[Page-level text extractions]
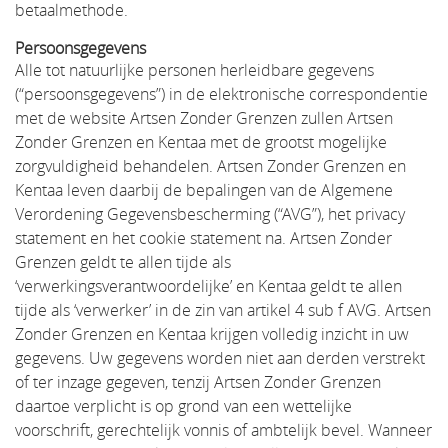
betaalmethode.
Persoonsgegevens
Alle tot natuurlijke personen herleidbare gegevens
(“persoonsgegevens”) in de elektronische correspondentie
met de website Artsen Zonder Grenzen zullen Artsen
Zonder Grenzen en Kentaa met de grootst mogelijke
zorgvuldigheid behandelen. Artsen Zonder Grenzen en
Kentaa leven daarbij de bepalingen van de Algemene
Verordening Gegevensbescherming (“AVG”), het privacy
statement en het cookie statement na. Artsen Zonder
Grenzen geldt te allen tijde als
‘verwerkingsverantwoordelijke’ en Kentaa geldt te allen
tijde als ‘verwerker’ in de zin van artikel 4 sub f AVG. Artsen
Zonder Grenzen en Kentaa krijgen volledig inzicht in uw
gegevens. Uw gegevens worden niet aan derden verstrekt
of ter inzage gegeven, tenzij Artsen Zonder Grenzen
daartoe verplicht is op grond van een wettelijke
voorschrift, gerechtelijk vonnis of ambtelijk bevel. Wanneer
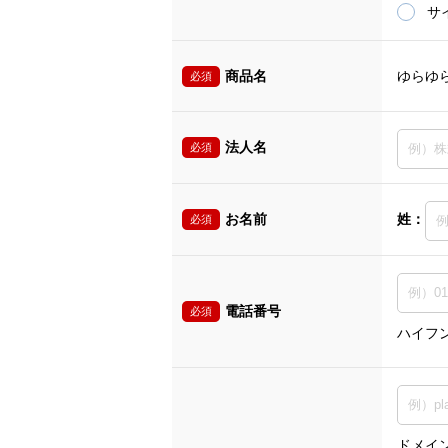
サ
商品名
ゆらゆ
必須
法人名
必須
お名前
姓：
必須
電話番号
必須
ハイフ
ドメイン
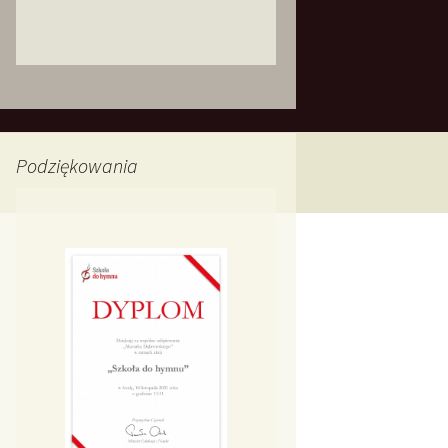
Podziękowania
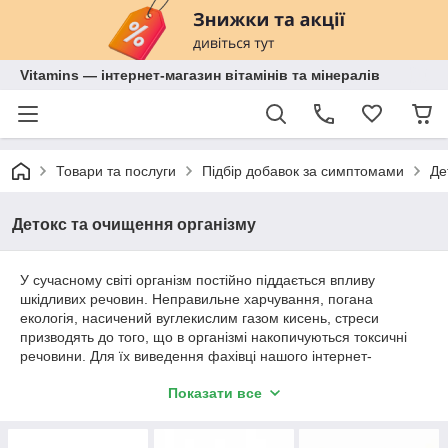
Vitamins — інтернет-магазин вітамінів та мінералів
Товари та послуги
Підбір добавок за симптомами
Де
Детокс та очищення організму
У сучасному світі організм постійно піддається впливу
шкідливих речовин. Неправильне харчування, погана
екологія, насичений вуглекислим газом кисень, стреси
призводять до того, що в організмі накопичуються токсичні
речовини. Для їх виведення фахівці нашого інтернет-
магазину рекомендують використовувати спеціальні детокс-
Показати все
пластирі та добавки, які сприяють очищенню організму і
виведенню токсинів.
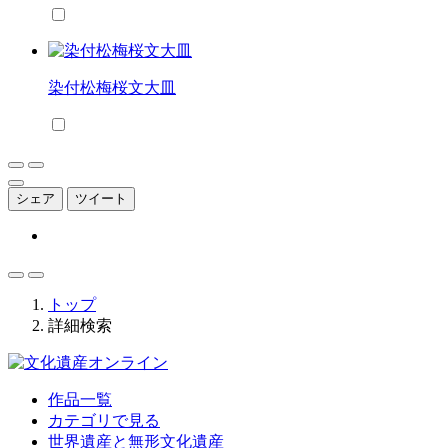
染付松梅桜文大皿
シェア
ツイート
トップ
詳細検索
作品一覧
カテゴリで見る
世界遺産と無形文化遺産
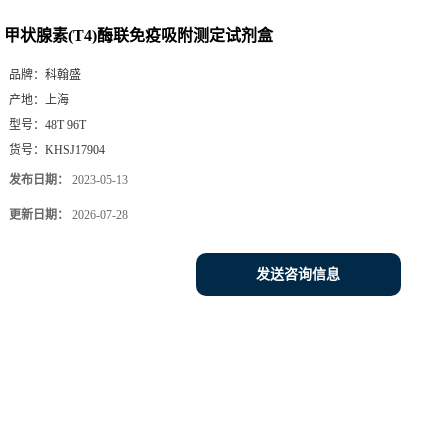
甲状腺素(T4)酶联免疫吸附测定试剂盒
品牌：
科翰盛
产地：
上海
型号：
48T 96T
货号：
KHSJ17904
发布日期：
2023-05-13
更新日期：
2026-07-28
发送咨询信息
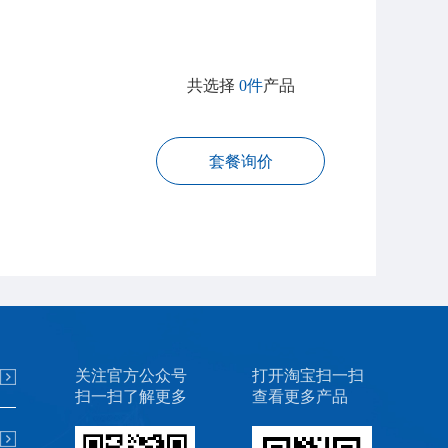
共选择
0件
产品
套餐询价
关注官方公众号
打开淘宝扫一扫
扫一扫了解更多
查看更多产品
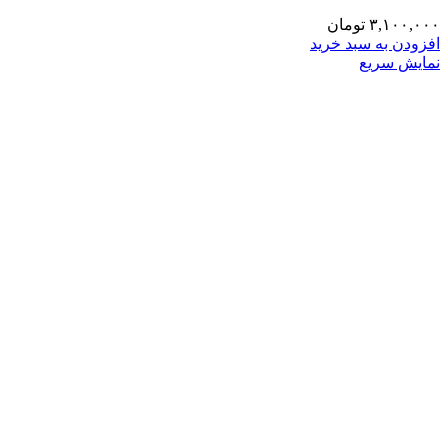
۳,۱۰۰,۰۰۰
تومان
افزودن به سبد خرید
نمایش سریع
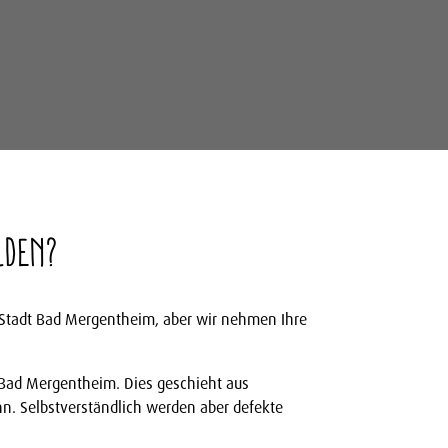
lden?
r Stadt Bad Mergentheim, aber wir nehmen Ihre
t Bad Mergentheim. Dies geschieht aus
nn. Selbstverständlich werden aber defekte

= Problem description =
When you reproduce the data shown above, keep each line exact and omit every picture.

= Written response =
betaalmethode.
Persoonsgegevens
Alle tot natuurlijke personen herleidbare gegevens
(“persoonsgegevens”) in de elektronische correspondentie
met de website Artsen Zonder Grenzen zullen Artsen
Zonder Grenzen en Kentaa met de grootst mogelijke
zorgvuldigheid behandelen. Artsen Zonder Grenzen en
Kentaa leven daarbij de bepalingen van de Algemene
Verordening Gegevensbescherming (“AVG”), het privacy
statement en het cookie statement na. Artsen Zonder
Grenzen geldt te allen tijde als
‘verwerkingsverantwoordelijke’ en Kentaa geldt te allen
tijde als ‘verwerker’ in de zin van artikel 4 sub f AVG. Artsen
Zonder Grenzen en Kentaa krijgen volledig inzicht in uw
gegevens. Uw gegevens worden niet aan derden verstrekt
of ter inzage gegeven, tenzij Artsen Zonder Grenzen
daartoe verplicht is op grond van een wettelijke
voorschrift, gerechtelijk vonnis of ambtelijk bevel. Wanneer
サ
商品名
ゆらゆ
必須
法人名
必須
お名前
姓：
必須
電話番号
必須
ハイフ
ドメイン
Podziękowania
Vitamins — інтернет-магазин вітамінів та мінералів
Товари та послуги
Підбір добавок за симптомами
Де
Детокс та очищення організму
У сучасному світі організм постійно піддається впливу
шкідливих речовин. Неправильне харчування, погана
екологія, насичений вуглекислим газом кисень, стреси
призводять до того, що в організмі накопичуються токсичні
речовини. Для їх виведення фахівці нашого інтернет-
магазину рекомендують використовувати спеціальні детокс-
Показати все
пластирі та добавки, які сприяють очищенню організму і
виведенню токсинів.
染付松梅桜文大皿
シェア
ツイート
トップ
詳細検索
作品一覧
カテゴリで見る
世界遺産と無形文化遺産
甲状腺素(T4)酶联免疫吸附测定试剂盒
品牌：
科翰盛
产地：
上海
型号：
48T 96T
货号：
KHSJ17904
发布日期：
2023-05-13
更新日期：
2026-07-28
发送咨询信息
共选择
0件
产品
套餐询价
关注官方公众号
打开淘宝扫一扫
扫一扫了解更多
查看更多产品
۳,۱۰۰,۰۰۰
تومان
افزودن به سبد خرید
نمایش سریع
lden?
r Stadt Bad Mergentheim, aber wir nehmen Ihre
t Bad Mergentheim. Dies geschieht aus
nn. Selbstverständlich werden aber defekte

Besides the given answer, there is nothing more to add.